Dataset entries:

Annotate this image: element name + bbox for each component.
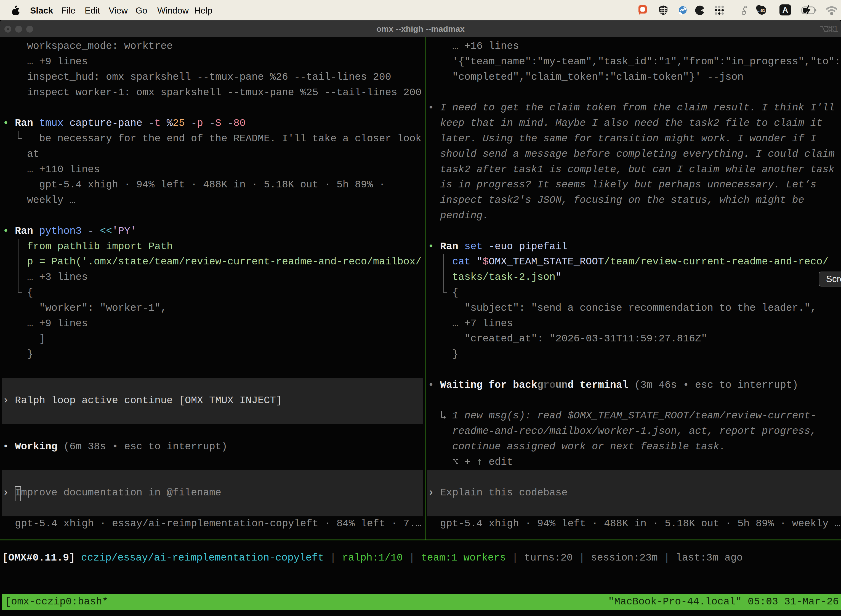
svg-text:..61: ..61 — [758, 8, 765, 13]
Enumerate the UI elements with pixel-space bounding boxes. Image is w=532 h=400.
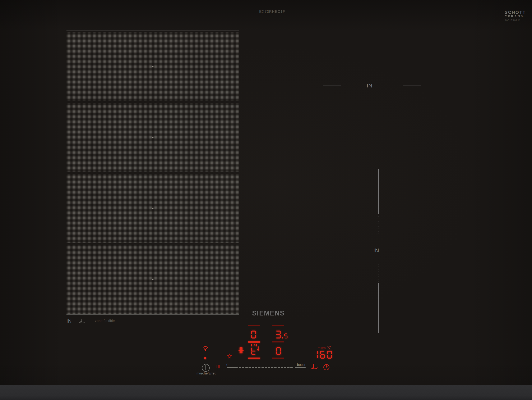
slider-min-label: 0	[226, 363, 228, 367]
glass-serial-number: 9001739822	[505, 19, 526, 22]
model-number-label: EX73RHEC1F	[259, 10, 285, 14]
zone-mark-line	[413, 251, 458, 251]
flex-zone-top-line	[66, 31, 239, 31]
flex-zone-segment-3	[66, 174, 239, 243]
right-zone-power-display[interactable]	[276, 330, 288, 338]
power-button-label: marche/arrêt	[196, 372, 215, 375]
thermometer-icon	[257, 346, 260, 351]
slider-track-end[interactable]	[295, 367, 306, 368]
schott-logo-line2: CERAN®	[505, 15, 526, 18]
slider-max-label: boost	[297, 363, 305, 367]
flex-zone-segment-4	[66, 245, 239, 314]
cooktop-surface: EX73RHEC1F SCHOTT CERAN® 9001739822 IN z…	[0, 0, 532, 400]
temperature-unit-label: °C	[327, 346, 331, 349]
power-button[interactable]	[202, 364, 210, 372]
pot-detection-dot	[152, 208, 153, 209]
flex-zone-segment-2	[66, 103, 239, 172]
power-slider[interactable]	[227, 367, 306, 368]
cooktop-front-edge	[0, 385, 532, 400]
slider-track-start[interactable]	[227, 367, 238, 368]
status-indicator-dot	[204, 357, 206, 359]
pot-detection-dot	[152, 137, 153, 138]
zone-mark-dots	[372, 56, 372, 73]
fry-sensor-icon[interactable]	[310, 363, 319, 370]
flex-zone-caption: IN zone flexible	[66, 318, 115, 324]
flex-zone-in-label: IN	[66, 318, 72, 324]
zone-mark-dots	[379, 263, 379, 282]
timer-value-display[interactable]	[313, 351, 332, 359]
zone-mark-dots	[385, 86, 402, 86]
slider-track-dashes[interactable]	[239, 367, 293, 368]
zone-separator-bar-dim	[272, 341, 284, 342]
flex-zone-bottom-line	[66, 314, 239, 315]
pot-detection-dot	[152, 66, 153, 67]
right-zone-timer-display[interactable]	[276, 347, 281, 355]
flex-induction-zone: IN zone flexible	[66, 31, 239, 326]
schott-ceran-logo: SCHOTT CERAN® 9001739822	[505, 10, 526, 22]
left-zone-mode-display[interactable]	[251, 347, 256, 355]
favorite-star-icon[interactable]	[227, 353, 233, 359]
left-zone-power-display[interactable]	[251, 330, 256, 338]
zone-in-label: IN	[367, 82, 373, 89]
zone-mark-dots	[393, 251, 413, 251]
schott-logo-line1: SCHOTT	[505, 10, 526, 15]
fry-sensor-icon-gray	[78, 318, 86, 324]
zone-mark-dots	[345, 251, 365, 251]
flex-zone-segment-1	[66, 32, 239, 101]
pot-detection-dot	[152, 279, 153, 280]
pause-icon[interactable]	[216, 365, 220, 368]
width-arrow-icon	[251, 344, 257, 346]
cooking-zone-top-right: IN	[323, 37, 421, 135]
zone-mark-line	[378, 169, 379, 214]
flex-zone-name-label: zone flexible	[95, 319, 115, 323]
timer-clock-icon[interactable]	[323, 364, 330, 370]
zone-separator-bar-bright	[248, 341, 260, 343]
siemens-logo: SIEMENS	[252, 309, 285, 317]
zone-mark-line	[299, 251, 344, 251]
zone-mark-line	[378, 283, 379, 333]
zone-mark-dots	[379, 215, 379, 234]
zone-mark-line	[372, 117, 372, 135]
zone-mark-line	[372, 37, 372, 55]
wifi-icon[interactable]	[203, 346, 208, 351]
timer-unit-label: min:s	[318, 346, 326, 350]
zone-transfer-indicator	[239, 347, 244, 354]
zone-separator-bar-dim	[248, 325, 260, 326]
zone-mark-dots	[342, 86, 359, 86]
zone-in-label: IN	[373, 247, 379, 254]
zone-separator-bar-bright	[248, 358, 260, 359]
zone-mark-line	[403, 86, 421, 86]
zone-mark-dots	[372, 99, 372, 116]
zone-separator-bar-dim	[272, 325, 284, 326]
cooking-zone-bottom-right: IN	[299, 169, 458, 333]
zone-mark-line	[323, 86, 341, 86]
zone-separator-bar-dim	[272, 358, 284, 359]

**Task objective**
Across all the entries above, how many lines have the word "separator" in them? Only the number, please.

**Response below**
6